= Data for this exercise =

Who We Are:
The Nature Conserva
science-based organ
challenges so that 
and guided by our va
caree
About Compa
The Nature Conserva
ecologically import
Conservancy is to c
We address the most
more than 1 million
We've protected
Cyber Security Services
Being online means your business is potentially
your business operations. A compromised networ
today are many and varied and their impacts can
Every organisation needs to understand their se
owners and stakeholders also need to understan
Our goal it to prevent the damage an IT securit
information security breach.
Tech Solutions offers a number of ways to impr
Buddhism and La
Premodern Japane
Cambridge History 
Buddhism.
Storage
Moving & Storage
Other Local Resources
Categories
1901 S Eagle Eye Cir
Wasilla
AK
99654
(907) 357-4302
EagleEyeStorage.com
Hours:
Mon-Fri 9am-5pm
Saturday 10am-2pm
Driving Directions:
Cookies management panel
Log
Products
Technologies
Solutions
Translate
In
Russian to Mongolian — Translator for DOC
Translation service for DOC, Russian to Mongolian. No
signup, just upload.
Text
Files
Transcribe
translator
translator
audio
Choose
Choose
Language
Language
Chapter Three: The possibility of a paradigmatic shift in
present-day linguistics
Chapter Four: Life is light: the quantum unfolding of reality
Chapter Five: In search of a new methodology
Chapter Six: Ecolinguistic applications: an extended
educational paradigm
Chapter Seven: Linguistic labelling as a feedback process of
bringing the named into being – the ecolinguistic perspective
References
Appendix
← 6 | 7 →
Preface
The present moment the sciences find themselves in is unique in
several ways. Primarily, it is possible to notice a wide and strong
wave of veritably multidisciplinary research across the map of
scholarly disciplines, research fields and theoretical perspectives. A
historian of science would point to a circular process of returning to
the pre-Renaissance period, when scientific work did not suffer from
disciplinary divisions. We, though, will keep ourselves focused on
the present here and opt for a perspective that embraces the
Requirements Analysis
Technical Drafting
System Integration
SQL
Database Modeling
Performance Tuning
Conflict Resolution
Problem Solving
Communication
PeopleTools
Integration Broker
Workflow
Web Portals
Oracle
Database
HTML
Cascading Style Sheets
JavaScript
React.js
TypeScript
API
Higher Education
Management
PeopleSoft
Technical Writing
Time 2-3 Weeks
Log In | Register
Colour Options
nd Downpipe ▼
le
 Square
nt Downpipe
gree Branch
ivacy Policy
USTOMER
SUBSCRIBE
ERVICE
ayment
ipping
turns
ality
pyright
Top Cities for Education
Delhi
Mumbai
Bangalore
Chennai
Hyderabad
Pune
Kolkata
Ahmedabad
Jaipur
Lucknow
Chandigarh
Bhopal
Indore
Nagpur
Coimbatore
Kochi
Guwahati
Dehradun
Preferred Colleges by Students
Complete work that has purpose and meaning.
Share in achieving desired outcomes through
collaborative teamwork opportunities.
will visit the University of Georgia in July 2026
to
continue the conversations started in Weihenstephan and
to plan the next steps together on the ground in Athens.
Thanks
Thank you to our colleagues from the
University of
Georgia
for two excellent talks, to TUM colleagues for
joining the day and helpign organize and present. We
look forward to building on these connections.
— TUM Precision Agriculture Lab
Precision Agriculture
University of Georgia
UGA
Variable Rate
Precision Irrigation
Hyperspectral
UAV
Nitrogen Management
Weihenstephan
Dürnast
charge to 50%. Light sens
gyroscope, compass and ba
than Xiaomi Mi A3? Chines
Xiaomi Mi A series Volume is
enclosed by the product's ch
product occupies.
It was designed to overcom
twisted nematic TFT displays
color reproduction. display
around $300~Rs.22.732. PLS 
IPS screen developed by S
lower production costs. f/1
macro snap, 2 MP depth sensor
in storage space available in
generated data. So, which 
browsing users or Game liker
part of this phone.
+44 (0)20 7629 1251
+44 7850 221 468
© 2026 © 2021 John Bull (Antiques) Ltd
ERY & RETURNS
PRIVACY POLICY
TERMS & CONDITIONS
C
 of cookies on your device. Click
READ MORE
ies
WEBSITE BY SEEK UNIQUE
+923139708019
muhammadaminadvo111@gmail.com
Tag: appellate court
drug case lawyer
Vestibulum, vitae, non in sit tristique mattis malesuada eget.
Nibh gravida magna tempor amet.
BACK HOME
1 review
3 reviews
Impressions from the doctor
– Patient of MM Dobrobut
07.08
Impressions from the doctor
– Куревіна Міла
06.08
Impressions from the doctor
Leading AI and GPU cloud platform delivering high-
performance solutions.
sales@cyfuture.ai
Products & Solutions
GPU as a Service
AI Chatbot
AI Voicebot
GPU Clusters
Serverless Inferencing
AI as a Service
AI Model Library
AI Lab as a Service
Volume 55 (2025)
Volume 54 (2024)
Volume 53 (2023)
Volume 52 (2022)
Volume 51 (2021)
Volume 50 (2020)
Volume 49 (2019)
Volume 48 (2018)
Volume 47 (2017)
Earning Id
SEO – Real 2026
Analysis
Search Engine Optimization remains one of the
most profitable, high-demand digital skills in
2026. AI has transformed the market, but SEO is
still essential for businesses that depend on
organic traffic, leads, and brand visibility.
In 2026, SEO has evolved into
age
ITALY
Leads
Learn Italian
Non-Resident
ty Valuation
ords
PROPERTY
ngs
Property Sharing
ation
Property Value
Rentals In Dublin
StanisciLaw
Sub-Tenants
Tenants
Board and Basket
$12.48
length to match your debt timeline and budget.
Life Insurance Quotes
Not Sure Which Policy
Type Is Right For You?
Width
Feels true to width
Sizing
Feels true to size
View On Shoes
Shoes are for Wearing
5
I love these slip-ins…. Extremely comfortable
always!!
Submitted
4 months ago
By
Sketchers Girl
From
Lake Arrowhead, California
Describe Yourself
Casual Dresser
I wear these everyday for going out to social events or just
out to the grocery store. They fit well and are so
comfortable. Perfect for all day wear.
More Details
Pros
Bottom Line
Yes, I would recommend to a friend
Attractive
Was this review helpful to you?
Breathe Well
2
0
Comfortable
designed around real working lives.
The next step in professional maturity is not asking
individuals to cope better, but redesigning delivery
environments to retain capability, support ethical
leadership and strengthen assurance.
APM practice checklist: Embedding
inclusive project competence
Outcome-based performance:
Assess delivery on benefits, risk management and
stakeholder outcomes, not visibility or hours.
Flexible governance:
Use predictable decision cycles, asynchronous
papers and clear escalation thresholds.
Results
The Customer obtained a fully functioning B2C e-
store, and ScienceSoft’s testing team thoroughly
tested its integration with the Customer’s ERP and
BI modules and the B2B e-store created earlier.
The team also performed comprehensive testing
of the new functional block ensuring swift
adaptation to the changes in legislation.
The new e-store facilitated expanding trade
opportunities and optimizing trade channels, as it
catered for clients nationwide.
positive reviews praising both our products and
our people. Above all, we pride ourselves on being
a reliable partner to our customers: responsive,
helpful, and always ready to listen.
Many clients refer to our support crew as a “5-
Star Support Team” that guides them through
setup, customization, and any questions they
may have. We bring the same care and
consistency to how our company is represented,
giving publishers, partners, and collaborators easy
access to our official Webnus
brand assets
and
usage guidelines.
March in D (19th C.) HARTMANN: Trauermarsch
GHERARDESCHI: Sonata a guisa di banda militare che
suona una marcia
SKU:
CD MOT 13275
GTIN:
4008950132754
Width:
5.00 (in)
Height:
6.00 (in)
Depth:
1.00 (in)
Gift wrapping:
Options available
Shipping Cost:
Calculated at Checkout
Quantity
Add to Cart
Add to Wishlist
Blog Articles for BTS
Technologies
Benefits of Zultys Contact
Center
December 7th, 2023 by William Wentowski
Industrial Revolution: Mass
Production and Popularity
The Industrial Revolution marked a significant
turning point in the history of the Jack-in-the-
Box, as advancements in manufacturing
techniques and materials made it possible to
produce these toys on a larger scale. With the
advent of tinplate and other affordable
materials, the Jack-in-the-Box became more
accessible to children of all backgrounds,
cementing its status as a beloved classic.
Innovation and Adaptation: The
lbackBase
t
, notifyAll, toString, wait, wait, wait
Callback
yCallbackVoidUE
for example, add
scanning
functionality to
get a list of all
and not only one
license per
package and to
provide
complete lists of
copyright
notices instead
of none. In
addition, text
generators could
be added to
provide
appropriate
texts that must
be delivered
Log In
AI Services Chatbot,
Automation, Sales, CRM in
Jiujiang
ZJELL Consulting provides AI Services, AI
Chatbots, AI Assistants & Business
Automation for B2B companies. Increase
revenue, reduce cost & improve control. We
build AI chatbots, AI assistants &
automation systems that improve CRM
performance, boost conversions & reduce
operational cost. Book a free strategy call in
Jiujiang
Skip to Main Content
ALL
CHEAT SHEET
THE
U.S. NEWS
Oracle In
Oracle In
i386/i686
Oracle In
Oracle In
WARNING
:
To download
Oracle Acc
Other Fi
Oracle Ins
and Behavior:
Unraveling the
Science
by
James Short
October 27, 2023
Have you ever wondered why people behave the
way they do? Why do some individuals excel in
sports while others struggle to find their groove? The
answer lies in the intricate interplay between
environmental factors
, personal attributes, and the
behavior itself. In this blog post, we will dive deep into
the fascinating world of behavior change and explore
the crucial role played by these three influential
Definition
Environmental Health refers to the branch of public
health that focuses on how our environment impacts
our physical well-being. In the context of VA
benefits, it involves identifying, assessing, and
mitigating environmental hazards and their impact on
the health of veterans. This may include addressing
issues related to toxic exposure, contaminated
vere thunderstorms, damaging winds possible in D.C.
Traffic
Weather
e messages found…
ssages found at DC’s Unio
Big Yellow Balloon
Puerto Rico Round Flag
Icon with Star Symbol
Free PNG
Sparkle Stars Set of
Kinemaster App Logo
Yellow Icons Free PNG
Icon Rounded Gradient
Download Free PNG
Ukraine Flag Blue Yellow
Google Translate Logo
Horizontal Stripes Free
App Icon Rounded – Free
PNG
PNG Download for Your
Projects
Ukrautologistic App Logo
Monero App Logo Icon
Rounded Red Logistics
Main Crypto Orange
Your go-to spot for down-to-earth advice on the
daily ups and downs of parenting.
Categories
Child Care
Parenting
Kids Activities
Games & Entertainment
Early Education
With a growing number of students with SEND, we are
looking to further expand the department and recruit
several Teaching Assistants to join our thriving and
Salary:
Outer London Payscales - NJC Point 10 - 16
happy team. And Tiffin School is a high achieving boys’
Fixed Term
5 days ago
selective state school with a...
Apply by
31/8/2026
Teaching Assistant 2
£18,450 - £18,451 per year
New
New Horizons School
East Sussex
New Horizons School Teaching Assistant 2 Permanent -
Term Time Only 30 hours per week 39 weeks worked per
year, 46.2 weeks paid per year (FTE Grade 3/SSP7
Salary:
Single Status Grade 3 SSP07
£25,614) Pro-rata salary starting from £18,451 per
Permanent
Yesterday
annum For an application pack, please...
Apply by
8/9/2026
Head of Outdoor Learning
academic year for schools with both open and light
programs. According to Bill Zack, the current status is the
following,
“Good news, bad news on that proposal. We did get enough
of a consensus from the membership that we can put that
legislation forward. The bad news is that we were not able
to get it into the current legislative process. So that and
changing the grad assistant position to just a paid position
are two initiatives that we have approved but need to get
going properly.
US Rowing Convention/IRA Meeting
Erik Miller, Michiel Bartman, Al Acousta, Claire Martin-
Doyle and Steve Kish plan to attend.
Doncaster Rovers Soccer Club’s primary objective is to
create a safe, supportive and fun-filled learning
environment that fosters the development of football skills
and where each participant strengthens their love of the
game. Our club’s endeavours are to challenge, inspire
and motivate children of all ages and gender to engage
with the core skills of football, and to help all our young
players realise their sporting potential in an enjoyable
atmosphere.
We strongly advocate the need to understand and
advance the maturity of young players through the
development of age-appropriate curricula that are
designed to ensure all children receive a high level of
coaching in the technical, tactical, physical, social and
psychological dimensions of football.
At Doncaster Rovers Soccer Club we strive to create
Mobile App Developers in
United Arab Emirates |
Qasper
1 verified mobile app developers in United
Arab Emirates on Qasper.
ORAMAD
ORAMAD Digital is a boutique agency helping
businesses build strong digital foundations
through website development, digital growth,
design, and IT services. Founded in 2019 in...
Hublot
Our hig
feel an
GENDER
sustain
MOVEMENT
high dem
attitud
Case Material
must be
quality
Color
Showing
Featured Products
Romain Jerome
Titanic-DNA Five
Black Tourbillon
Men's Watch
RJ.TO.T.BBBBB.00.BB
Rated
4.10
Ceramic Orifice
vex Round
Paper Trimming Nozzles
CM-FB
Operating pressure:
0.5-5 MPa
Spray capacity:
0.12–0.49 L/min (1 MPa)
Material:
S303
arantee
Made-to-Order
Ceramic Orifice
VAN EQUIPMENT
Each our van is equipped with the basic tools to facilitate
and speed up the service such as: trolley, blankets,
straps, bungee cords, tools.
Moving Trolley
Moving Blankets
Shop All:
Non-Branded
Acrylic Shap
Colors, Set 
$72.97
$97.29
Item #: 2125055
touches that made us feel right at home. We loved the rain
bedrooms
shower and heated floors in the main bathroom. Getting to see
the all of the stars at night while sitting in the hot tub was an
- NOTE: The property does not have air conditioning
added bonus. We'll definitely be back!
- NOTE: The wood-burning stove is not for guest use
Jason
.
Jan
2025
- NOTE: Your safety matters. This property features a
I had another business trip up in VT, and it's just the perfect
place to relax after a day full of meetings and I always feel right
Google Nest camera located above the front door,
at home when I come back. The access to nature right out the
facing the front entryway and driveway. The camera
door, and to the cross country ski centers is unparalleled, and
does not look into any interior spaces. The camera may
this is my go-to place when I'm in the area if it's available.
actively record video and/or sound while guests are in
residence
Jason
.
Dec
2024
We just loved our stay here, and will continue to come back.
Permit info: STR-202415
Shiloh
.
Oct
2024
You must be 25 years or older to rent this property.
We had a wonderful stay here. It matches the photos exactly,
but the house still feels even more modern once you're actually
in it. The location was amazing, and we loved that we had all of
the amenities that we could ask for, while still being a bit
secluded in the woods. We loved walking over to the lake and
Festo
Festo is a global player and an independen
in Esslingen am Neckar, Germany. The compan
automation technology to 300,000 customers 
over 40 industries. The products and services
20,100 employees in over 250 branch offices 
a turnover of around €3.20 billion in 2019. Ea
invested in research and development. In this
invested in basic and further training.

= Directions =
Of the entries above, repeat exactly the lines from the line with "PRIVACY POLICY" through the line with "length to match", both of them included.

= Exercise answer =
PRIVACY POLICY
TERMS & CONDITIONS
C
 of cookies on your device. Click
READ MORE
ies
WEBSITE BY SEEK UNIQUE
+923139708019
muhammadaminadvo111@gmail.com
Tag: appellate court
drug case lawyer
Vestibulum, vitae, non in sit tristique mattis malesuada eget.
Nibh gravida magna tempor amet.
BACK HOME
1 review
3 reviews
Impressions from the doctor
– Patient of MM Dobrobut
07.08
Impressions from the doctor
– Куревіна Міла
06.08
Impressions from the doctor
Leading AI and GPU cloud platform delivering high-
performance solutions.
sales@cyfuture.ai
Products & Solutions
GPU as a Service
AI Chatbot
AI Voicebot
GPU Clusters
Serverless Inferencing
AI as a Service
AI Model Library
AI Lab as a Service
Volume 55 (2025)
Volume 54 (2024)
Volume 53 (2023)
Volume 52 (2022)
Volume 51 (2021)
Volume 50 (2020)
Volume 49 (2019)
Volume 48 (2018)
Volume 47 (2017)
Earning Id
SEO – Real 2026
Analysis
Search Engine Optimization remains one of the
most profitable, high-demand digital skills in
2026. AI has transformed the market, but SEO is
still essential for businesses that depend on
organic traffic, leads, and brand visibility.
In 2026, SEO has evolved into
age
ITALY
Leads
Learn Italian
Non-Resident
ty Valuation
ords
PROPERTY
ngs
Property Sharing
ation
Property Value
Rentals In Dublin
StanisciLaw
Sub-Tenants
Tenants
Board and Basket
$12.48
length to match your debt timeline and budget.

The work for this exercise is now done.